What is expected> Go through the material under this sentence. Return every line holding "станки".

☆ ☆ ☆ ☆ ☆ ☆ ☆

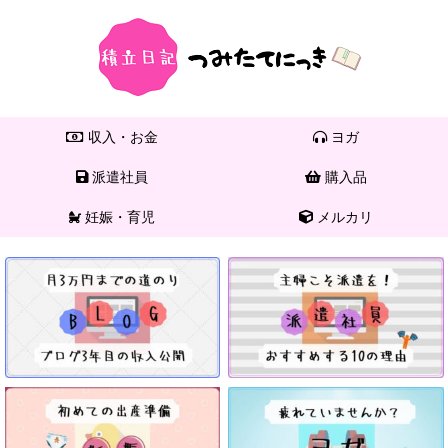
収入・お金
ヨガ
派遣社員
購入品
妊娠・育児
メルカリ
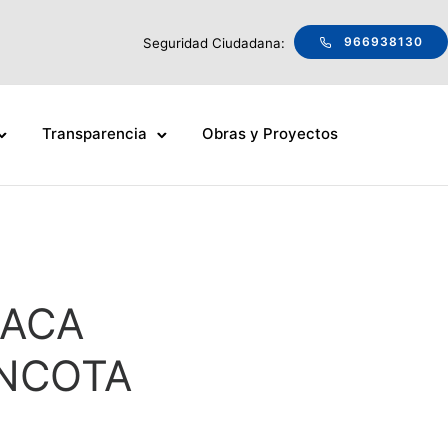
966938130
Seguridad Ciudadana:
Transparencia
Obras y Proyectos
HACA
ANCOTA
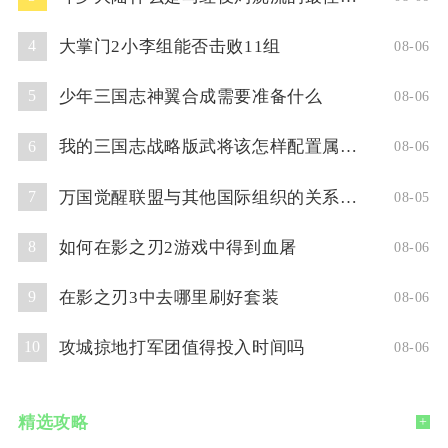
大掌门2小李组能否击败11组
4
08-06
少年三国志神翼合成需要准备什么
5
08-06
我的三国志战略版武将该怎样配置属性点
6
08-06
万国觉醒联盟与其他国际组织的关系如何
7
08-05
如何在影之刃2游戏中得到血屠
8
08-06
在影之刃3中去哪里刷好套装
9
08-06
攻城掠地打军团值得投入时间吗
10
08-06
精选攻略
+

☆ ☆ ☆ ☆ ☆ ☆ ☆

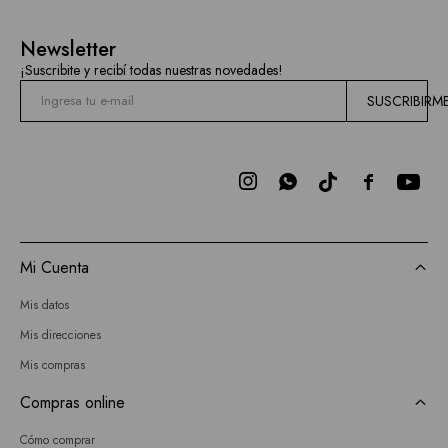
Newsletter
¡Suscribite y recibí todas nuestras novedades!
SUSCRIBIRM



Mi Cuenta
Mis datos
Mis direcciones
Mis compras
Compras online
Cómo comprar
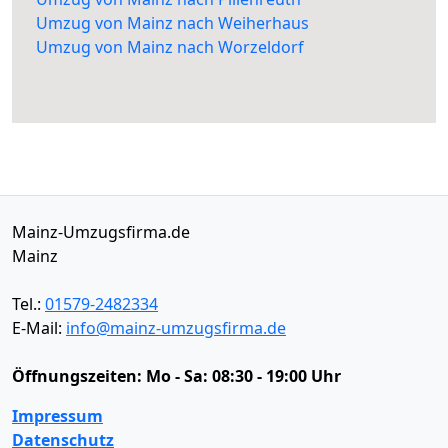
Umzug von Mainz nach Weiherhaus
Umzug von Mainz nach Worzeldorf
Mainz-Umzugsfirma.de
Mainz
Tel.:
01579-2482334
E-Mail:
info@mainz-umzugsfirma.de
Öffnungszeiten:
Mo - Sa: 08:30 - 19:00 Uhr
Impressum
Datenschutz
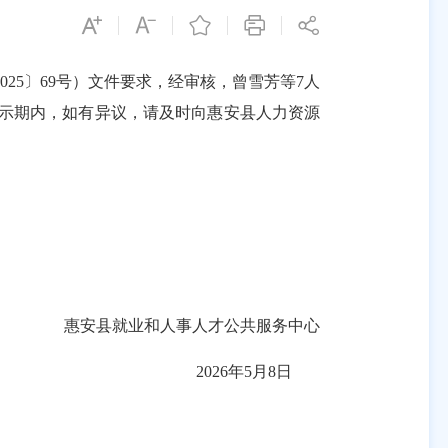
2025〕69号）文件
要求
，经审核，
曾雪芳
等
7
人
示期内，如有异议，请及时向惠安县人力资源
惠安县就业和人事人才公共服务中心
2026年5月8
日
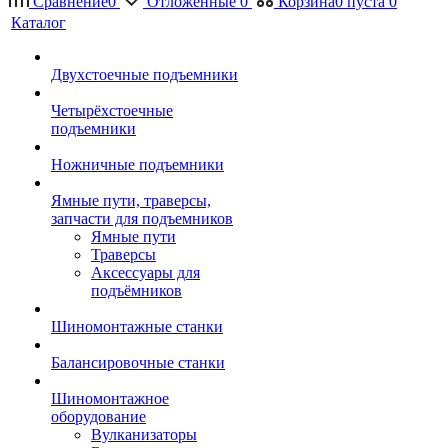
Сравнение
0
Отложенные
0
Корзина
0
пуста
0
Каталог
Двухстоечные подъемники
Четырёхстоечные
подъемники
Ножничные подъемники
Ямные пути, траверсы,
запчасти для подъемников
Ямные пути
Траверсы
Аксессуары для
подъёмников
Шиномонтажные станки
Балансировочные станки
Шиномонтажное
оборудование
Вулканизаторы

☆ ☆ ☆ ☆ ☆ ☆ ☆

Expected answer>
Шиномонтажные станки
Балансировочные станки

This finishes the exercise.